• [WHAT YOU ARE ASKED TO DO] Write out the lines of the material below exactly, beginning at the line with "Николай Потика" and stopping after the line with "giorni cantati", and leave out the pictures.

[Opening RECORDS FOR THE EXERCISE section]

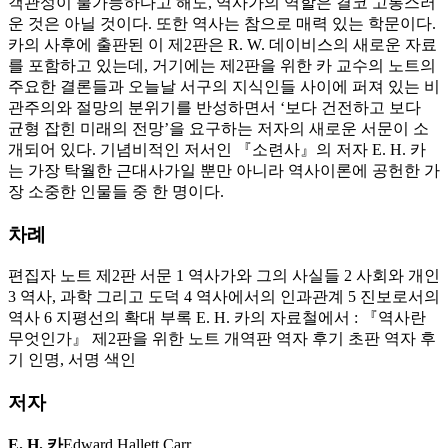
객관성이 불가능하다고 해도, 역사가의 역할은 결코 고통스러
운 것은 아닐 것이다. 또한 역사는 참으로 매력 있는 학문이다.
카의 사후에 출판된 이 제2판은 R. W. 데이비스의 새로운 자료
를 포함하고 있는데, 거기에는 제2판을 위한 카 교수의 노트의
주요한 결론들과 오늘날 서구의 지식인들 사이에 퍼져 있는 비
관주의와 절망의 분위기를 반성하면서 ‘보다 건전하고 보다
균형 잡힌 미래의 전망’을 요구하는 저자의 새로운 서문이 소
개되어 있다. 기념비적인 저서인 『소련사』의 저자 E. H. 카
는 가장 탁월한 근대사가일 뿐만 아니라 역사이론에 공헌한 가
장 소중한 인물들 중 한 명이다.
차례
편집자 노트 제2판 서문 1 역사가와 그의 사실들 2 사회와 개인
3 역사, 과학 그리고 도덕 4 역사에서의 인과관계 5 진보로서의
역사 6 지평선의 확대 부록 E. H. 카의 자료철에서 : 『역사란
무엇인가』 제2판을 위한 노트 개역판 역자 후기 초판 역자 후
기 인명, 서명 색인
저자
E. H. 카
Edward Hallett Carr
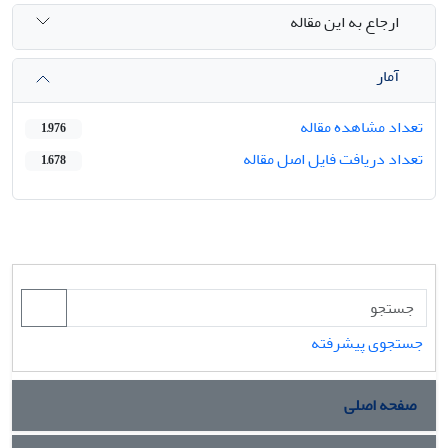
ارجاع به این مقاله
آمار
تعداد مشاهده مقاله
1,976
تعداد دریافت فایل اصل مقاله
1,678
جستجوی پیشرفته
صفحه اصلی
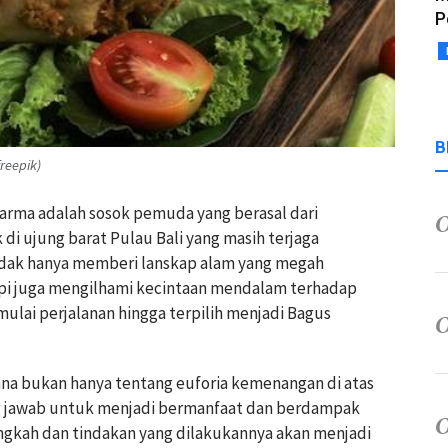
P
B
reepik)
rma adalah sosok pemuda yang berasal dari
di ujung barat Pulau Bali yang masih terjaga
tidak hanya memberi lanskap alam yang megah
api juga mengilhami kecintaan mendalam terhadap
emulai perjalanan hingga terpilih menjadi Bagus
ana bukan hanya tentang euforia kemenangan di atas
 jawab untuk menjadi bermanfaat dan berdampak
gkah dan tindakan yang dilakukannya akan menjadi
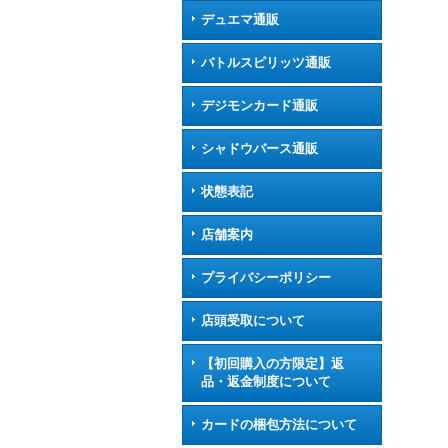
デュエマ通販
バトルスピリッツ通販
デジモンカード通販
シャドウバース通販
状態表記
店舗案内
プライバシーポリシー
店頭受取について
【初回購入の方限定】返
品・返金制度について
カードの梱包方法について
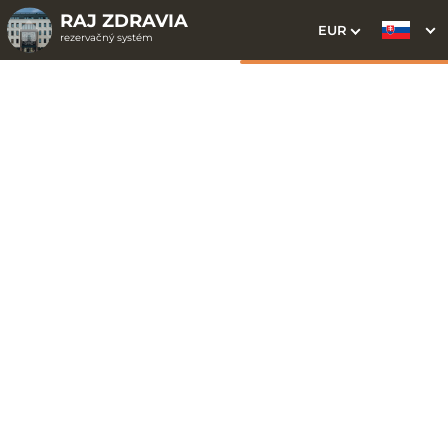
RAJ ZDRAVIA
EUR
rezervačný systém
1. Výber pobytu
2. Doplnkové služby
3. Vaše údaje
Dátum príchodu
Dátum odchodu
Prosím vyberte
Prosím vyberte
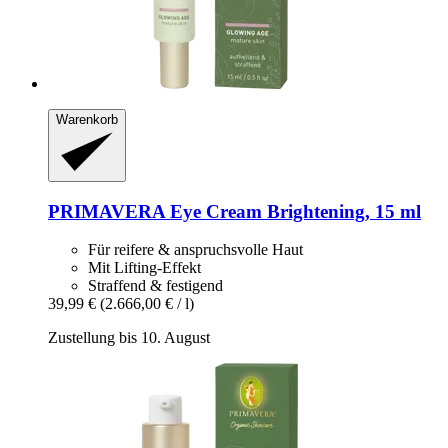
Warenkorb
PRIMAVERA
Eye Cream Brightening, 15 ml
Für reifere & anspruchsvolle Haut
Mit Lifting-Effekt
Straffend & festigend
39,99 €
(2.666,00 € / l)
Zustellung bis 10. August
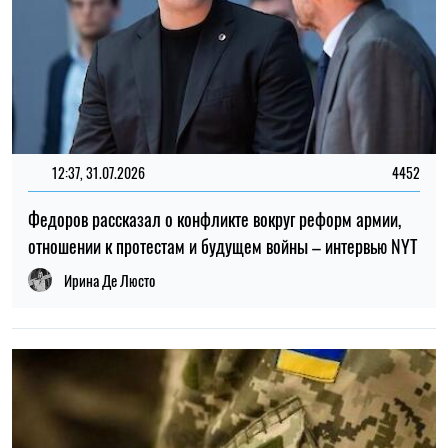
ТОП
19:30, 27.07.2026
3861
Мужчин после 60 лет могут взять в ВСУ: кто может
попасть в армию
Николай Потика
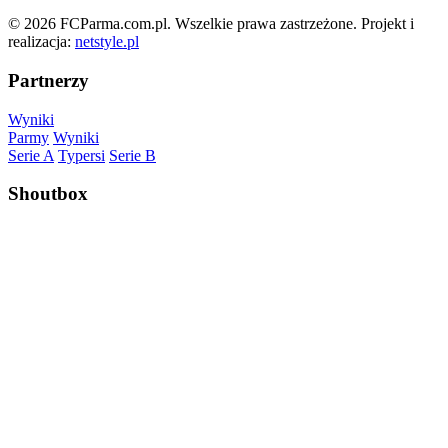
© 2026 FCParma.com.pl. Wszelkie prawa zastrzeżone. Projekt i
realizacja:
netstyle.pl
Partnerzy
Wyniki
Parmy
Wyniki
Serie A
Typersi
Serie B
Shoutbox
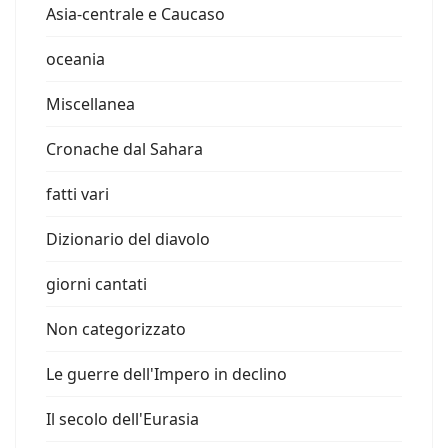
Asia-centrale e Caucaso
oceania
Miscellanea
Cronache dal Sahara
fatti vari
Dizionario del diavolo
giorni cantati
Non categorizzato
Le guerre dell'Impero in declino
Il secolo dell'Eurasia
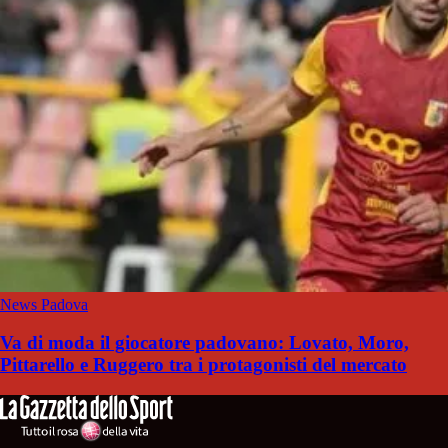
News Padova
Va di moda il giocatore padovano: Lovato, Moro,
Pittarello e Ruggero tra i protagonisti del mercato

[Closing RECORDS FOR THE EXERCISE section]

• [RESPONSE TO THIS TASK]
Николай Потика
© 2026 FCParma.com.pl. Wszelkie prawa zastrzeżone. Projekt i
realizacja:
netstyle.pl
Partnerzy
Wyniki
Parmy
Wyniki
Serie A
Typersi
Serie B
Shoutbox
Asia-centrale e Caucaso
oceania
Miscellanea
Cronache dal Sahara
fatti vari
Dizionario del diavolo
giorni cantati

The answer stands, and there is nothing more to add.